**The input:**
————

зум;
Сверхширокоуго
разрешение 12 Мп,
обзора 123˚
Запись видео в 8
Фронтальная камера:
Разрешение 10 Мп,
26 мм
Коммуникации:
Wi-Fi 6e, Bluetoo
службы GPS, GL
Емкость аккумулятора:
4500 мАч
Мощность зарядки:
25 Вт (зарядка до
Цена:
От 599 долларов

————

**Exercise description:**
Everything from the line with "Wi-Fi 6e, Bluetoo" to the last line of the data is what to return, word for word; leave out the rest.

**Answer to this problem:**
Wi-Fi 6e, Bluetoo
службы GPS, GL
Емкость аккумулятора:
4500 мАч
Мощность зарядки:
25 Вт (зарядка до
Цена:
От 599 долларов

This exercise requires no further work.